-- Exercise description --
Could you give the number of lines in the entries below that contain the word "with"? Only the number is wanted.
-------- Records for the exercise --------
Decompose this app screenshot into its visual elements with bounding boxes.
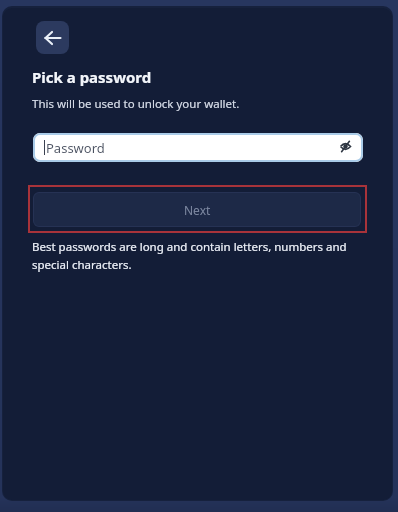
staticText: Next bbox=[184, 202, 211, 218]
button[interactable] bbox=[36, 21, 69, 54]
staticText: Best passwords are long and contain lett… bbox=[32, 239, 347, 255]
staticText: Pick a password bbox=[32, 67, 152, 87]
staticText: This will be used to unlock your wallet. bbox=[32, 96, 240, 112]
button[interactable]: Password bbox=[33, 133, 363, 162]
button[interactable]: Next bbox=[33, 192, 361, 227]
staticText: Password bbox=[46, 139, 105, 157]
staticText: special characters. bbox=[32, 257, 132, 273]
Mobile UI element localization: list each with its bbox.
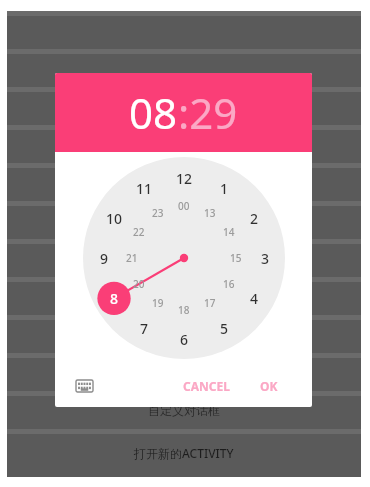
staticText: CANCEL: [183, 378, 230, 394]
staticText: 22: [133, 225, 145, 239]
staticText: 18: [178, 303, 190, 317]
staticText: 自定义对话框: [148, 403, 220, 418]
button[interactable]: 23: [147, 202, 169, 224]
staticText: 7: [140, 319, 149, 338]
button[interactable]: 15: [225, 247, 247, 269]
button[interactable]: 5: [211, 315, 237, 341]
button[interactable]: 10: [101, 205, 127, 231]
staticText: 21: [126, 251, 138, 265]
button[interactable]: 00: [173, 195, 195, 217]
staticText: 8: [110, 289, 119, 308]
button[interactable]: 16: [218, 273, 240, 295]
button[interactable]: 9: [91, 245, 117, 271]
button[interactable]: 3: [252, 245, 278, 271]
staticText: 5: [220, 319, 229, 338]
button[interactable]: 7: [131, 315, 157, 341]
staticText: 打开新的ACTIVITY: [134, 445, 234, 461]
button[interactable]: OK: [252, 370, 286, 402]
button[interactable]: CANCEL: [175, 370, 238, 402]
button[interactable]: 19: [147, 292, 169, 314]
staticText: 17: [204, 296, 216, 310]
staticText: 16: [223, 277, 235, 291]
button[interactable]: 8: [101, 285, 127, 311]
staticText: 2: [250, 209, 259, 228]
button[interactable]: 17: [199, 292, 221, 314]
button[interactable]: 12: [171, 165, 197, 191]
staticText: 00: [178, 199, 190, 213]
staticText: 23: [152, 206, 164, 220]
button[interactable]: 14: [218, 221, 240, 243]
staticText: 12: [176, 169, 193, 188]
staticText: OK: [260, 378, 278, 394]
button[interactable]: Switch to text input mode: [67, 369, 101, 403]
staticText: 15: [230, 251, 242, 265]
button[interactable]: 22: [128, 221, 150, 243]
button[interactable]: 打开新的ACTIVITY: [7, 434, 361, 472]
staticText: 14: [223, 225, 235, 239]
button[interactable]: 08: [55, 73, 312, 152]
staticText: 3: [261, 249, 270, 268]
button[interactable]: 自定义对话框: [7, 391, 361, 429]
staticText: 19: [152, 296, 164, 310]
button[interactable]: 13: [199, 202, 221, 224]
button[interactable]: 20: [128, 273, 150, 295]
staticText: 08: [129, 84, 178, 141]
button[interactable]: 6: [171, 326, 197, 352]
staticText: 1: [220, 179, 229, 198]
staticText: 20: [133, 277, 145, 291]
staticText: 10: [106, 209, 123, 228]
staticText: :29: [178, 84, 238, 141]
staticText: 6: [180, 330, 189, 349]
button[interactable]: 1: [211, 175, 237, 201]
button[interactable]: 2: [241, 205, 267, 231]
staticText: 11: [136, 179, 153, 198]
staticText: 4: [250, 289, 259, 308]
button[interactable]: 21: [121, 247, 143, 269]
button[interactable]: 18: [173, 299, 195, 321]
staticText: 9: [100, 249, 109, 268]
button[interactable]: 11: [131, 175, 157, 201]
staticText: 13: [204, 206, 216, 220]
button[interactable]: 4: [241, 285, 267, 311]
--------
-- Answer for this exercise --
2